# You Can't Please A Woman



## crewsk (Jun 30, 2005)

Hard to please 

Soon after my wife and I met, she mentioned how she really wished that she could afford a riding lawnmower. Shewas a single gal that worked all day and was often tired in the evening when she got home from work. 
So, being the handy sort of guy that I was, I made her a riding lawnmower. I guess I thought she would squeal with delight and give me a big hug. To this day I have never been able to understand why women are so hard to please.


----------



## middie (Jun 30, 2005)

lmao crewsk


----------



## Barbara L (Jun 30, 2005)

Don't let Maidrite see that, or he will be putting me to work!  LOL

 Barbara


----------



## CookinBlondie (Jun 30, 2005)

That's so cool!  I want one!

-Lauren-


----------



## mrsdove (Jul 4, 2005)

rotflmao

Love it!


----------



## bknox (Jul 9, 2005)

Maybe you should put a bathtub in the yard full of ice and refreshments so she can grab a drink while mowing. A refrigerator on the porch would be ideal, but am unsure of any financial situations.
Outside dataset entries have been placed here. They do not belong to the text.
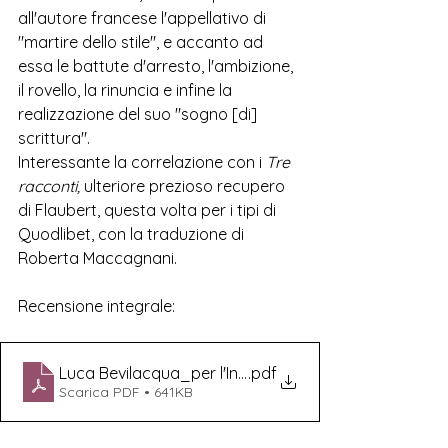
all'autore francese l'appellativo di 
"martire dello stile", e accanto ad 
essa 
le battute d'arresto, l'ambizione, 
il rovello, la rinuncia e infine la 
realizzazione del suo "sogno [di] 
scrittura". 
Interessante la correlazione con i 
Tre 
racconti, 
ulteriore prezioso recupero 
di Flaubert, questa volta per i tipi di 
Quodlibet, con la traduzione di 
Roberta Maccagnani.
Recensione integrale:
Luca Bevilacqua_per l'Indice dei Libri del Mese_G.F
.pdf
Scarica PDF • 641KB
If I had this as a kid, I could have mowed lawns and delivered papers all at once.

Bryan


----------



## *Christina* (Jul 9, 2005)

that is so cool, I love it, I want want too..


----------



## ronjohn55 (Jul 11, 2005)

What about this one?   


John


----------



## thumpershere2 (Jul 11, 2005)

Ronjohn I love the mower, what a cool idea.


----------



## crewsk (Jul 11, 2005)

Ronjohn, now that's more like it!! I want one like that!!


----------



## -DEADLY SUSHI- (Jul 11, 2005)

RonJohn when in heck did ya find THAT thing?! Its cool!!


----------



## *Christina* (Jul 13, 2005)

ronjohn55 said:
			
		

> What about this one?
> 
> 
> John


 
what ? you made that too???


----------